Di samping alasan itu, tim rekruiting amat tertarik pada kemunduran saya di DD. Tanpa adanya indikasi korupsi, kata mereka, lembaga telah diserahkan pada generasi berikut dengan smooth. Sikap seperti ini jadi cita-cita BRR. Sebab masa kerja BRR memang telah dipatok, selama-lamanya maksimal tujuh tahun. Setelah tujuh tahun, seluruh kerja BRR diserahkan pada masyarakat Aceh. Jadi BRR memang baru punya cita-cita. Sedang DD telah melakukannya. “Jadi tak ada alasan anda untuk menolak bergabung di BRR. Ahlan wasahlan”, kata tim rekruiting BRR.

Saya tertegun. Terbata-bata saya ajukan kesulitan yang saya bayangkan. Bisa-bisa saja saya full di Aceh. Tapi saya menawar, bolehkah saya pulang ke Jakarta setiap dua minggu. Saya minta izin dua hari, untuk mengurus usaha yang tengah dibangun. Setelah 10 tahun di DD, saya harus mulai kehidupan dari nol lagi. Jika bergabung dengan BRR selama tujuh tahun di Aceh, haruskah saya mulai hidup dari nol lagi? Saya tak mau terlambat memulai usaha. Semakin usia bertambah, harusnya usaha juga makin dewasa. Jangan terbalik, usia makin uzur sedang usaha baru dilahirkan. Dalam usia yang tak lagi produktif, tentu sulit memulai usaha baru. Fase awal usaha baru, tentu harus ditopang oleh kekuatan yang masih enerjik.

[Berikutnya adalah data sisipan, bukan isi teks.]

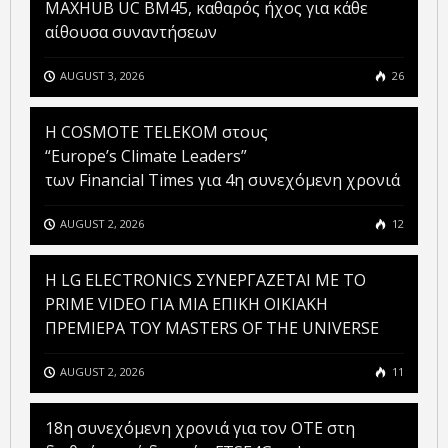
MAXHUB UC BM45, καθαρός ήχος για κάθε
αίθουσα συναντήσεων
AUGUST 3, 2026
26
Η COSMOTE TELEKOM στους
“Europe’s Climate Leaders”
των Financial Times για 4η συνεχόμενη χρονιά
AUGUST 2, 2026
12
H LG ELECTRONICS ΣΥΝΕΡΓΑΖΕΤΑΙ ΜΕ ΤΟ
PRIME VIDEO ΓΙΑ ΜΙΑ ΕΠΙΚΗ ΟΙΚΙΑΚΗ
ΠΡΕΜΙΕΡΑ ΤΟΥ MASTERS OF THE UNIVERSE
AUGUST 2, 2026
11
18η συνεχόμενη χρονιά για τον ΟΤΕ στη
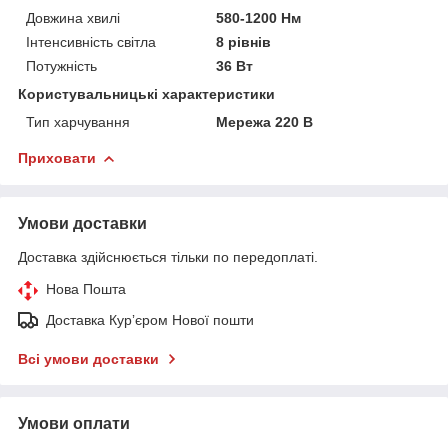
Довжина хвилі
580-1200 Нм
Інтенсивність світла
8 рівнів
Потужність
36 Вт
Користувальницькі характеристики
Тип харчування
Мережа 220 В
Приховати
Умови доставки
Доставка здійснюється тільки по передоплаті.
Нова Пошта
Доставка Курʼєром Нової пошти
Всі умови доставки
Умови оплати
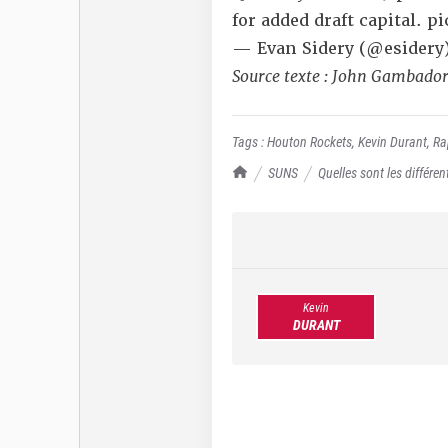
for added draft capital.
pi
— Evan Sidery (@esidery
Source texte : John Gambador
Tags :
Houton Rockets
,
Kevin Durant
,
Ra
TrashTalk Actu NBA
SUNS
Quelles sont les différen
Kevin
DURANT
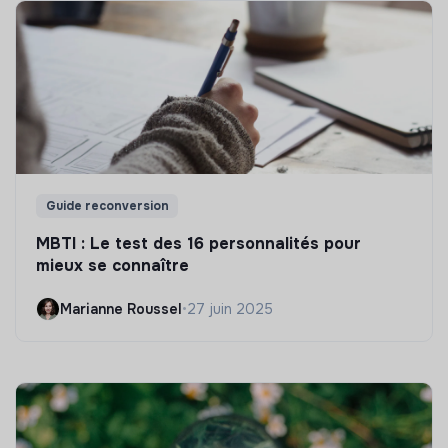
Guide reconversion
MBTI : Le test des 16 personnalités pour
mieux se connaître
Marianne Roussel
•
27 juin 2025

Dengan berat hati, akhirnya tim dan deputi ekonomi BRR mengizinkan. 1 Juni 2005, babak baru di Aceh pun dimulai. Dalam membakar semangat teman-teman, sering saya katakan bahwa DD merupakan shadow state. DD hidup dari zakat masyarakat. Sedang pemerintah hidup dari pajak masyarakat. Core activity DD adalah mencoba mengatasi kemiskinan masyarakat. Sementara pemerintah bertugas membangun kesejahteraan bagi bangsa. Amil sebagai pegawai DD dijamin hak-haknya. Pegawai pemerintah pun sesungguhnya telah dijamin hak-haknya. Perbedaannya terletak pada dua hal. Pertama skala kelembagaan, bahwa DD adalah lembaga kecil, sementara pemerintah adalah lembaga raksasa. Kedua pemahaman jati diri lembaga bahwa amil harus paham substansi DD sebagai lembaga nirlaba yang punya peran, fungsi dan tugas-tugasnya. Sementara berapa banyak dari pegawai pemerintah yang sadar pemerintah merupakan lembaga nirlaba? Sudahkan esensi organisasi pemerintah sebagai lembaga nirlaba disosialisasikan pada jajaran pegawai pemerintah.

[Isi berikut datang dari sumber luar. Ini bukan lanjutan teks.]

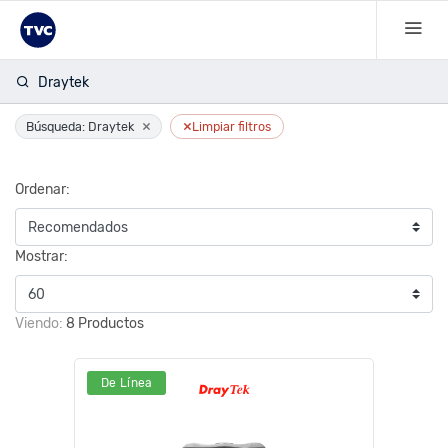
Draytek
×
×
Búsqueda: Draytek
Limpiar filtros
Ordenar:
Mostrar:
Viendo:
8 Productos
De Línea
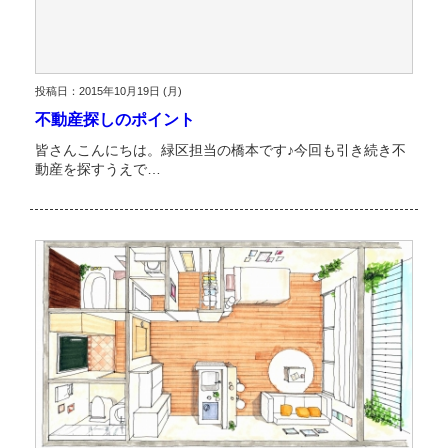
投稿日：2015年10月19日 (月)
不動産探しのポイント
皆さんこんにちは。緑区担当の橋本です♪今回も引き続き不
動産を探すうえで…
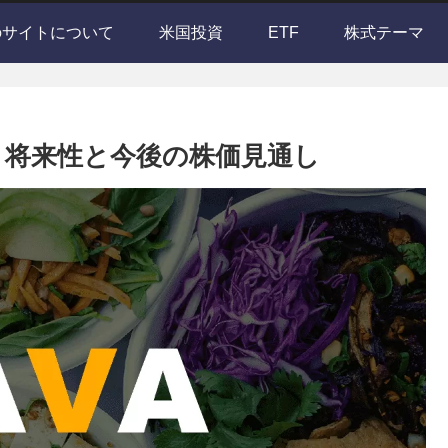
のサイトについて
米国投資
ETF
株式テーマ
は？将来性と今後の株価見通し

Karena itu tak bosan-bosan saya bangkitkan kesadaran, bahwa amil harus paham posisi. Bekerja di DD, perannya seperti negarawan. Syarat sebagai negarawan sebenarnya jelas. Kriterianya tak sulit digagas. Namun implementasinya bukan perkara mudah. Negarawan harus paham kedudukannya, kepentingan bangsa di atas segalanya. Tak bisa kompromi dengan beragam kepentingan, baik pribadi atau kelompok, kepentingan sesaat atau hanya jangka pendek. Apapun yang dilakukan konteksnya tetap mengarah pada kebangsaan. Kata-kata ini memang seolah-olah begitu heroik. Tetapi siapa suruh kerja di DD. Karena DD lembaga nirlaba, didanai dengan ZIS masyarakat, maka khidmatnya kembali kepada masyarakat.

Sejak 1 juni 2005 saya sudah di Aceh. Gugahan shadow state dan negarawan kini bukan wacana yang selalu saya dengung-dengungkan. Aceh merupakan satu wilayah independen. Propinsi yang punya otonomi khusus dengan kesyariahan sebagai kearifan lokalnya. Dalam konteks BRR, Aceh seolah the other state. Presidennya bukan lagi SBY, melainkan Kuntoro. Ini bukan hendak berpolitik-politikan. Tetapi permintaan BRR setingkat menteri dengan dana khusus serta status independennya, menempatkan BRR dan Aceh jadi amat menarik disimak.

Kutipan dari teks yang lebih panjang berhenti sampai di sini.